§ **Work item**: Only some lines are wanted. Transcribe, exactly, the lines below from the line with "طول است را صاف و سپس سر آن را با استفاده از" up to and including the line with "ganisation (Mo Damiani)".

§ **Dataset records**:
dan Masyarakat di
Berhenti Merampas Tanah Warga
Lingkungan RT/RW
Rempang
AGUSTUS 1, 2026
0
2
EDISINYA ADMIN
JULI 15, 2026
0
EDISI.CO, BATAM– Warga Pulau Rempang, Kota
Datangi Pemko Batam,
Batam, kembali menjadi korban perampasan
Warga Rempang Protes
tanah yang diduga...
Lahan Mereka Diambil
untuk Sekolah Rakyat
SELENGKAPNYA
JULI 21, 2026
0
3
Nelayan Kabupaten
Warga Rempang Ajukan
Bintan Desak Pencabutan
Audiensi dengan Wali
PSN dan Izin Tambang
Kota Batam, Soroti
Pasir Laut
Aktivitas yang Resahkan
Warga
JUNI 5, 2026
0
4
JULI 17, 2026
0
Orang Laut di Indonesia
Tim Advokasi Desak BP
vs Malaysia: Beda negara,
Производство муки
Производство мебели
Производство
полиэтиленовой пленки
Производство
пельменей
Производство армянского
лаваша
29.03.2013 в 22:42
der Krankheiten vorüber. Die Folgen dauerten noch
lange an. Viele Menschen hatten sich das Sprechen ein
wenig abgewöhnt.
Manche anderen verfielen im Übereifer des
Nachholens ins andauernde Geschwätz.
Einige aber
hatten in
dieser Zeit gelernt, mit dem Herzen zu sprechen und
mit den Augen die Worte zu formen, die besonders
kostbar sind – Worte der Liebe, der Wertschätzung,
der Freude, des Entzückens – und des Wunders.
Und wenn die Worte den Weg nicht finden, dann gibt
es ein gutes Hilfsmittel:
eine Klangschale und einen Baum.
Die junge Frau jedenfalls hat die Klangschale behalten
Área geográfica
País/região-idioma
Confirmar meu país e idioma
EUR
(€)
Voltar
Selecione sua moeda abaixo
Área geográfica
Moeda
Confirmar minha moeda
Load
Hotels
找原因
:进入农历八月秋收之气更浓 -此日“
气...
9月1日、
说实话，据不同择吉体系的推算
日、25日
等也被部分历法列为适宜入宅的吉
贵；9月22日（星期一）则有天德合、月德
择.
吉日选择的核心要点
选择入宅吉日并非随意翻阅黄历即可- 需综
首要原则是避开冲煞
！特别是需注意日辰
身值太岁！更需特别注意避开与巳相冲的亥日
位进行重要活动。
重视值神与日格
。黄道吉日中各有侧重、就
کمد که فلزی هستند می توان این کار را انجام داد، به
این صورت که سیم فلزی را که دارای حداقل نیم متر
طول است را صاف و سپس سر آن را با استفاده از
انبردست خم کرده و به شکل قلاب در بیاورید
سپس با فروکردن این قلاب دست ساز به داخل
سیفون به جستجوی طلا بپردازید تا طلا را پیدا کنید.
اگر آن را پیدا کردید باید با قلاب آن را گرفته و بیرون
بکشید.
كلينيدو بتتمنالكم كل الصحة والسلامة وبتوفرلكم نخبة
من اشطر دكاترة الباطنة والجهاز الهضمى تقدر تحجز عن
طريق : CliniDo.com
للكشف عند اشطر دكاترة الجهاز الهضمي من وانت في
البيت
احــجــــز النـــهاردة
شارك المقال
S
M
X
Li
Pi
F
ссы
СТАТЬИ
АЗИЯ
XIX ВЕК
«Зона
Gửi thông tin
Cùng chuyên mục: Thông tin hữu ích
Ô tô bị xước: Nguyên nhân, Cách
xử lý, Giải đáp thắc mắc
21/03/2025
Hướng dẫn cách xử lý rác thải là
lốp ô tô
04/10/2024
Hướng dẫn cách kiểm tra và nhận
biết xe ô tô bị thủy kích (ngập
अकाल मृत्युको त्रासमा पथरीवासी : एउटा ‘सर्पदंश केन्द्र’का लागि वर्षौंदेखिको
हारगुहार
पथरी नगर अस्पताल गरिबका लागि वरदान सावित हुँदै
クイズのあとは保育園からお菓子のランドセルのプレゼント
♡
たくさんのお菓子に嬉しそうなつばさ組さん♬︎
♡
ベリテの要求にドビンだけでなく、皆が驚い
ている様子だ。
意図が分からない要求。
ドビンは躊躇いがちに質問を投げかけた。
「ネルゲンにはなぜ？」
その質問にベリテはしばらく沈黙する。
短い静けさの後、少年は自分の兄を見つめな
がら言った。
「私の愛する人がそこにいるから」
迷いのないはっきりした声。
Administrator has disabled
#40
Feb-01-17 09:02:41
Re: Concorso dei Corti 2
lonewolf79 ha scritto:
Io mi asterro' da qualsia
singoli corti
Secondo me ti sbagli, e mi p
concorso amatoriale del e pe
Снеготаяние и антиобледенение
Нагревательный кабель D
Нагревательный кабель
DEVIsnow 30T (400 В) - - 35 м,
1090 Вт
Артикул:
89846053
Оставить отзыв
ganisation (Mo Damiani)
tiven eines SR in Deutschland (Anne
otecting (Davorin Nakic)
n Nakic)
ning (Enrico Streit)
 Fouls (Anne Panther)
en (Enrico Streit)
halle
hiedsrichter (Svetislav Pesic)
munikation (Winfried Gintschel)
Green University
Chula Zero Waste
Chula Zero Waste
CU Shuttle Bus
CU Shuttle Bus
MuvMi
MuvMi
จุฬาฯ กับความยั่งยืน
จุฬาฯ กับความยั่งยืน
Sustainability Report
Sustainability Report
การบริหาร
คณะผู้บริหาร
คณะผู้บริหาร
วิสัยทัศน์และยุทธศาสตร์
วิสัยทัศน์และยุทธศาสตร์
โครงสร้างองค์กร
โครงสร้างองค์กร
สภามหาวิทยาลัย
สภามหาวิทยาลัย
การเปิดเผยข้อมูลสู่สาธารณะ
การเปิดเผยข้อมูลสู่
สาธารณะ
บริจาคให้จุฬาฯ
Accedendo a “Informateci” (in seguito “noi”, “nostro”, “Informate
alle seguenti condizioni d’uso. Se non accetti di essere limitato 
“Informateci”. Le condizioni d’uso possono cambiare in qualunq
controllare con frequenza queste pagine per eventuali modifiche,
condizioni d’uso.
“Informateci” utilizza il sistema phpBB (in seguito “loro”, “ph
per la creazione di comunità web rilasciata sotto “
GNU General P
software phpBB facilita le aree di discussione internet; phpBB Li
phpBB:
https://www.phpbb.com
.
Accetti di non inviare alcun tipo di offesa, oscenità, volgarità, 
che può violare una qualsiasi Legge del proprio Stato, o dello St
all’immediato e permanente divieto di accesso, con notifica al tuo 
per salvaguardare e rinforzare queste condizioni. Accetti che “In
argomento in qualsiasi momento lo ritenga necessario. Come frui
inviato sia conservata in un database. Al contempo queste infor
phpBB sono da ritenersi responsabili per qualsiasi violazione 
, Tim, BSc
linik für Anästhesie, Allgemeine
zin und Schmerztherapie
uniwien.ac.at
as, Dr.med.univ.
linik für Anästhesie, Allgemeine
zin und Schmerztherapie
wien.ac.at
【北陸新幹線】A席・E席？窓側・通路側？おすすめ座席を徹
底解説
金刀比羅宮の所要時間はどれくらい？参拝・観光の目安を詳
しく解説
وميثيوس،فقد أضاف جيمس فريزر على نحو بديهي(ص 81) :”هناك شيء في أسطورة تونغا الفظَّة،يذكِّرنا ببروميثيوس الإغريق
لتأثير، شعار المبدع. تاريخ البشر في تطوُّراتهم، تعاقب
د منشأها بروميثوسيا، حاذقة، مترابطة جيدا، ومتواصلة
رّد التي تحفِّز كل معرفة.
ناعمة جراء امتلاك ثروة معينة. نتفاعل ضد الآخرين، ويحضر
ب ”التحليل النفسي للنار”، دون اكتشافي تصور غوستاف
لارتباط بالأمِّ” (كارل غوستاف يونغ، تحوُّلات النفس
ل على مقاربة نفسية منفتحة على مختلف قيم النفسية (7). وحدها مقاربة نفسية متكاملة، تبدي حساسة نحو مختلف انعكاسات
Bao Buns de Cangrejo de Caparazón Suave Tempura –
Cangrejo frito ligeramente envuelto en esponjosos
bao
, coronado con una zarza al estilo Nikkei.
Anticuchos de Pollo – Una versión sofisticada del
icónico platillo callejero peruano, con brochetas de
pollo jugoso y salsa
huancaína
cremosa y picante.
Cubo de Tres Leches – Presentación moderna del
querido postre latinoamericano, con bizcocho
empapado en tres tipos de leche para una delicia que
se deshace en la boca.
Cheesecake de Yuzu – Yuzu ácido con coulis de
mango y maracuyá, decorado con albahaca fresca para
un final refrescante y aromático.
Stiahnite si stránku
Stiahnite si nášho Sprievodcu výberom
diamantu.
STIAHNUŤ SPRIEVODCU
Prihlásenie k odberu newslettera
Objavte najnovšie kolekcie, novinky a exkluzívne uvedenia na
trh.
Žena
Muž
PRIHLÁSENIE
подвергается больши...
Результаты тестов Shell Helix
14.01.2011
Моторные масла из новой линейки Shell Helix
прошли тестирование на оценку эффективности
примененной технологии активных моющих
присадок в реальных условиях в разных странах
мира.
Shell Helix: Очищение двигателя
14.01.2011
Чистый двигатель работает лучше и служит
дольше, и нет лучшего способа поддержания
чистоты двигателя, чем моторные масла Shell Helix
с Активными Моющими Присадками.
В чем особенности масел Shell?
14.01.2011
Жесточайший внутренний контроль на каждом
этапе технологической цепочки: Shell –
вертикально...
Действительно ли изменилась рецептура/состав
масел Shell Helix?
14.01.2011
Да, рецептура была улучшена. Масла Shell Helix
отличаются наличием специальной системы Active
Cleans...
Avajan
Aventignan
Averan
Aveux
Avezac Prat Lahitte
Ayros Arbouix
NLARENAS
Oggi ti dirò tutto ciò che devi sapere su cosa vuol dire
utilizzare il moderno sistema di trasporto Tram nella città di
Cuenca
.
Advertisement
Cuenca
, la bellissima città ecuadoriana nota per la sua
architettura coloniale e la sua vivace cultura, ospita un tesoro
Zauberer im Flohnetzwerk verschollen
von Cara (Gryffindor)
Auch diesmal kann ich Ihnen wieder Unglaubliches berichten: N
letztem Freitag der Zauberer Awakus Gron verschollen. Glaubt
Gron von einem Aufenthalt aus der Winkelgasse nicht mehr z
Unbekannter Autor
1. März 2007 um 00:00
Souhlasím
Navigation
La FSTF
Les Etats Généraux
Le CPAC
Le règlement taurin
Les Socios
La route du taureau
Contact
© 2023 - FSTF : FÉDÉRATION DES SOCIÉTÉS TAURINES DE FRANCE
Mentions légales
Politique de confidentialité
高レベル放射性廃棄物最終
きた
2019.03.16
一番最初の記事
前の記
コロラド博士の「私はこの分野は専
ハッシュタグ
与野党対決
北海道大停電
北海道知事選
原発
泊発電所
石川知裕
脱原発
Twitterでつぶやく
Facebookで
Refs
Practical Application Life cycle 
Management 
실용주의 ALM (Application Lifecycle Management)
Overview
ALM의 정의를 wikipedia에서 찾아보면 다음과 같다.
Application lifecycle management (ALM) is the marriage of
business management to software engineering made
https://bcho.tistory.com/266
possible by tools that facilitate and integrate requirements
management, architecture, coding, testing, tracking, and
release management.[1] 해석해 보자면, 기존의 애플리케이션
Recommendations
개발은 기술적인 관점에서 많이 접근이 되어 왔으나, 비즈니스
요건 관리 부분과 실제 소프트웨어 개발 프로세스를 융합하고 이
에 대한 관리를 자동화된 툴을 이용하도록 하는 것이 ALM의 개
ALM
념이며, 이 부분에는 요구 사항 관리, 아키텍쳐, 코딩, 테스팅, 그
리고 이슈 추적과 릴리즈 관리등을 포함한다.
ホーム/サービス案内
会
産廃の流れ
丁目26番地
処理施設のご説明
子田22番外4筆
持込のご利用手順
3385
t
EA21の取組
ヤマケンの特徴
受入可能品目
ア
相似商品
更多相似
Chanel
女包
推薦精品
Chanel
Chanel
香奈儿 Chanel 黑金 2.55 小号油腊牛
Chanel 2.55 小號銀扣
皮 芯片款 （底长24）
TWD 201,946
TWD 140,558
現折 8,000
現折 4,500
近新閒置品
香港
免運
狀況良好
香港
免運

§ **Finished exercise**:
طول است را صاف و سپس سر آن را با استفاده از
انبردست خم کرده و به شکل قلاب در بیاورید
سپس با فروکردن این قلاب دست ساز به داخل
سیفون به جستجوی طلا بپردازید تا طلا را پیدا کنید.
اگر آن را پیدا کردید باید با قلاب آن را گرفته و بیرون
بکشید.
كلينيدو بتتمنالكم كل الصحة والسلامة وبتوفرلكم نخبة
من اشطر دكاترة الباطنة والجهاز الهضمى تقدر تحجز عن
طريق : CliniDo.com
للكشف عند اشطر دكاترة الجهاز الهضمي من وانت في
البيت
احــجــــز النـــهاردة
شارك المقال
S
M
X
Li
Pi
F
ссы
СТАТЬИ
АЗИЯ
XIX ВЕК
«Зона
Gửi thông tin
Cùng chuyên mục: Thông tin hữu ích
Ô tô bị xước: Nguyên nhân, Cách
xử lý, Giải đáp thắc mắc
21/03/2025
Hướng dẫn cách xử lý rác thải là
lốp ô tô
04/10/2024
Hướng dẫn cách kiểm tra và nhận
biết xe ô tô bị thủy kích (ngập
अकाल मृत्युको त्रासमा पथरीवासी : एउटा ‘सर्पदंश केन्द्र’का लागि वर्षौंदेखिको
हारगुहार
पथरी नगर अस्पताल गरिबका लागि वरदान सावित हुँदै
クイズのあとは保育園からお菓子のランドセルのプレゼント
♡
たくさんのお菓子に嬉しそうなつばさ組さん♬︎
♡
ベリテの要求にドビンだけでなく、皆が驚い
ている様子だ。
意図が分からない要求。
ドビンは躊躇いがちに質問を投げかけた。
「ネルゲンにはなぜ？」
その質問にベリテはしばらく沈黙する。
短い静けさの後、少年は自分の兄を見つめな
がら言った。
「私の愛する人がそこにいるから」
迷いのないはっきりした声。
Administrator has disabled
#40
Feb-01-17 09:02:41
Re: Concorso dei Corti 2
lonewolf79 ha scritto:
Io mi asterro' da qualsia
singoli corti
Secondo me ti sbagli, e mi p
concorso amatoriale del e pe
Снеготаяние и антиобледенение
Нагревательный кабель D
Нагревательный кабель
DEVIsnow 30T (400 В) - - 35 м,
1090 Вт
Артикул:
89846053
Оставить отзыв
ganisation (Mo Damiani)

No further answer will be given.